My computer workspace is an unusual one. It is designed with the goal of virtually eliminating the usual physical strain on fingers, hands, and arms. Therefore, the use of these body parts must be drastically reduced—something that no amount of tinkering with keyboard or mouse design can achieve. The other goal is that the reassigned workspace be more efficient the conventional one; otherwise, there is no incentive to start working in different ways. These goals are usually regarded as irreconcilable. Attempting to solve the problem, I have been motivated by a typing injury (for that story see CTD-RSI).

After ten years of trial and error, I believe that I have found a promising approach. The solution is not commercially available. And, I don't know to which extent my ideas apply in general for the many people who are unable to use the keyboard and mouse in the intensive way necessitated by modern jobs.

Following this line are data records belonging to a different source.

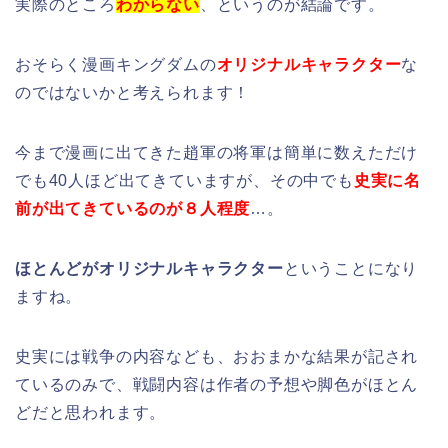
実際のところ
わからない
、というのが結論です。
おそらく漫画キングダムの
オリジナルキャラクター
な
のではないかと考えられます！
今まで漫画に出てきた趙軍の将軍は簡単に数えただけ
でも40人ほど出てきていますが、その中でも
史実に名
前が出てきているのが８人
程
度
…。
ほとんどがオリジナルキャラクター
ということになり
ますね。
史実には戦争の内容なども、おおまかな結果が記され
ているのみで、戦闘内容は作者の予想や脚色がほとん
どだと思われます。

My low-impact workspace concept integrates three user interface ideas:

  • replace the keyboard with speech recognition for dictation and editing;
  • defer repetitive work to foot pedals; and
  • replace the mouse with a buttonless pointing device that is pushed around on a large surface.

The physical expression of this concept can be seen in this picture:

Photo of workspace, showing rest area for hands,    buttonless mouse, and foot pedals.
Click here for larger picture.

The video demos demonstrate how composing a letter is a breeze with speech recognition and how repetitive tasks are accomplished easily by foot work.

  • The video ShortTalk for composing a business letter (streaming AVI format) [mpeg-1 version (12Mb)] shows how speech recognition serves two roles efficiently: that of automated transcription into a text editor and that of editing the resulting text through the use of ShortTalk. The editing commands of ShortTalk are those words that sound unusual: they must be different from English, since that is the only way to fluently mix dictation and commands (otherwise, how would the machine know what is what?). ShortTalk is several times more efficient than the so-called natural language commands of commercial dictation systems.
  • The video foot keyboard (WMW, streaming Windows Media) [mpeg-1 version (28Mb)] shows how all the keys that are commonly used for repetitive tasks can be activated by feet through a foot rest surrounded by switches. The foot keyboard effectively complements speech recognition, since it relieves the voice of tiring work for which it is not suited. For more information, see Input devices: a usage-driven approach.

With the techniques illustrated in the videos, it is possible to work while leaning backwards in a relaxed manner, since hand work and finger work has been reduced to just occasionally pushing the mouse around. Therefore, the workplace puts less stress on neck and back as well.